### Prompt
Go through the entries below. Copy each line in which "Anschlussstück" appears.

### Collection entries
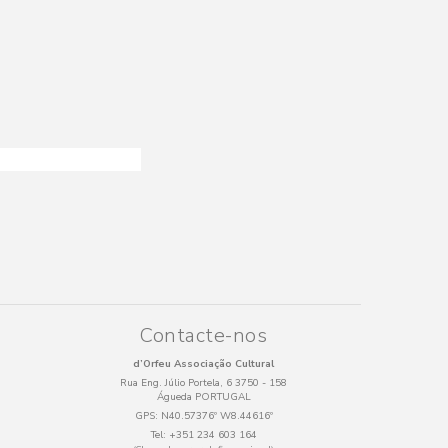
Contacte-nos
d’Orfeu Associação Cultural
Rua Eng. Júlio Portela, 6 3750 - 158
Águeda PORTUGAL
GPS:
N40.57376º W8.44616º
Tel:
+351 234 603 164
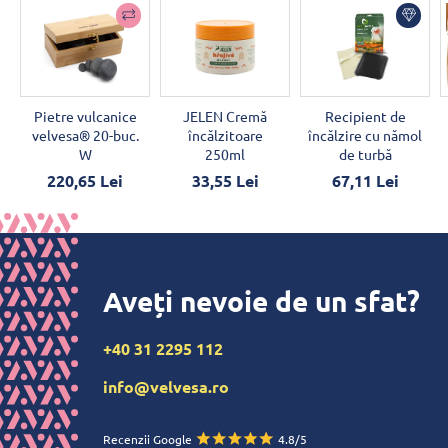
Pietre vulcanice
JELEN Cremă
Recipient de
velvesa® 20-buc.
încălzitoare
încălzire cu nămol
W
250ml
de turbă
220,65 Lei
33,55 Lei
67,11 Lei
Aveți nevoie de un sfat?
+40 31 2295 112
info@velvesa.ro
Recenzii Google
4.8/5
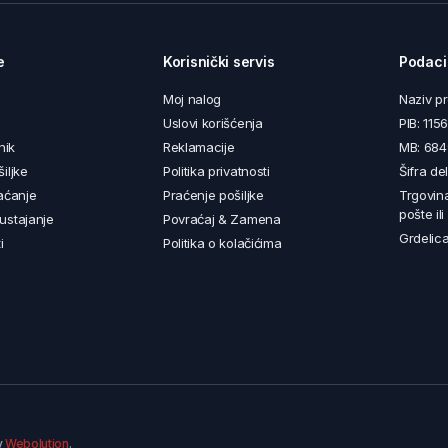
e
Korisnički servis
Podaci
Moj nalog
Naziv p
Uslovi korišćenja
PIB: 11
nik
Reklamacije
MB: 68
iljke
Politika privatnosti
Šifra de
aćanje
Praćenje pošiljke
Trgovin
pošte il
ustajanje
Povraćaj & Zamena
Grdelica
i
Politika o kolačićima
y
Webolution
.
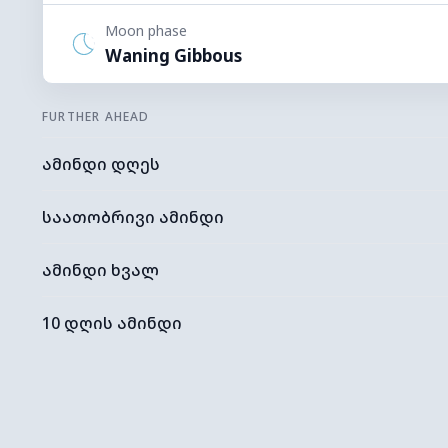
Moon phase
Waning Gibbous
FURTHER AHEAD
ამინდი დღეს
საათობრივი ამინდი
ამინდი ხვალ
10 დღის ამინდი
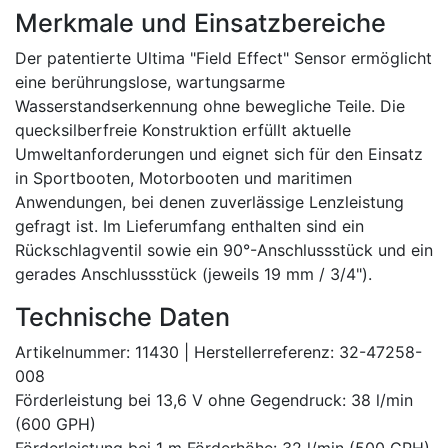
Merkmale und Einsatzbereiche
Der patentierte Ultima "Field Effect" Sensor ermöglicht
eine berührungslose, wartungsarme
Wasserstandserkennung ohne bewegliche Teile. Die
quecksilberfreie Konstruktion erfüllt aktuelle
Umweltanforderungen und eignet sich für den Einsatz
in Sportbooten, Motorbooten und maritimen
Anwendungen, bei denen zuverlässige Lenzleistung
gefragt ist. Im Lieferumfang enthalten sind ein
Rückschlagventil sowie ein 90°-Anschlussstück und ein
gerades Anschlussstück (jeweils 19 mm / 3/4").
Technische Daten
Artikelnummer: 11430 | Herstellerreferenz: 32-47258-
008
Förderleistung bei 13,6 V ohne Gegendruck: 38 l/min
(600 GPH)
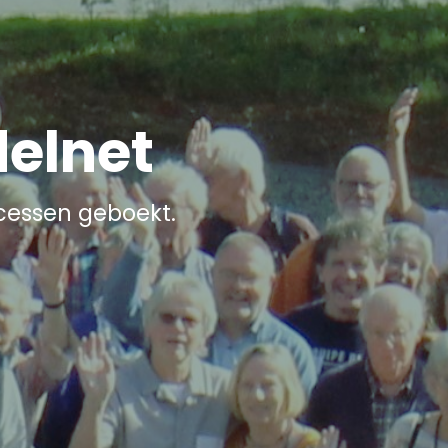
elnet
cessen geboekt.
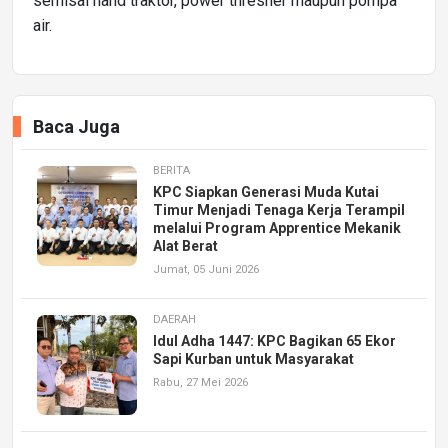
semisal hand traktor, power thresher maupun pompa
air.
Baca Juga
BERITA
KPC Siapkan Generasi Muda Kutai
Timur Menjadi Tenaga Kerja Terampil
melalui Program Apprentice Mekanik
Alat Berat
Jumat, 05 Juni 2026
DAERAH
Idul Adha 1447: KPC Bagikan 65 Ekor
Sapi Kurban untuk Masyarakat
Rabu, 27 Mei 2026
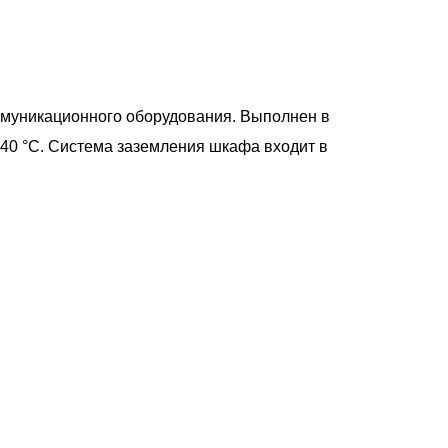
ммуникационного оборудования. Выполнен в
+40 °С. Система заземления шкафа входит в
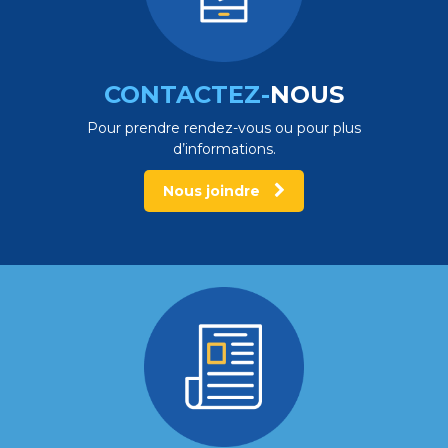
CONTACTEZ-
NOUS
Pour prendre rendez-vous ou pour plus
d’informations.
Nous joindre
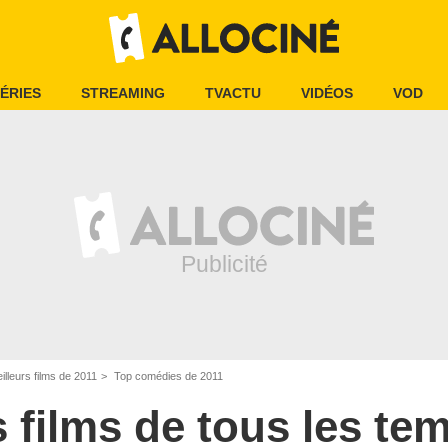
ÉRIES
STREAMING
TVACTU
VIDÉOS
VOD
illeurs films de 2011
Top comédies de 2011
s films de tous les te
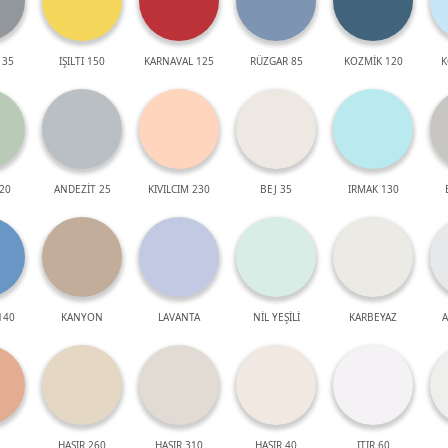
 35
IŞILTI 150
KARNAVAL 125
RÜZGAR 85
KOZMİK 120
K
20
ANDEZİT 25
KIVILCIM 230
BEJ 35
IRMAK 130
140
KANYON
LAVANTA
NİL YEŞİLİ
KARBEYAZ
A
HASIR 260
HASIR 310
HASIR 40
ITIR 60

### Answer section
Rückschlagventil sowie ein 90°-Anschlussstück und ein
gerades Anschlussstück (jeweils 19 mm / 3/4").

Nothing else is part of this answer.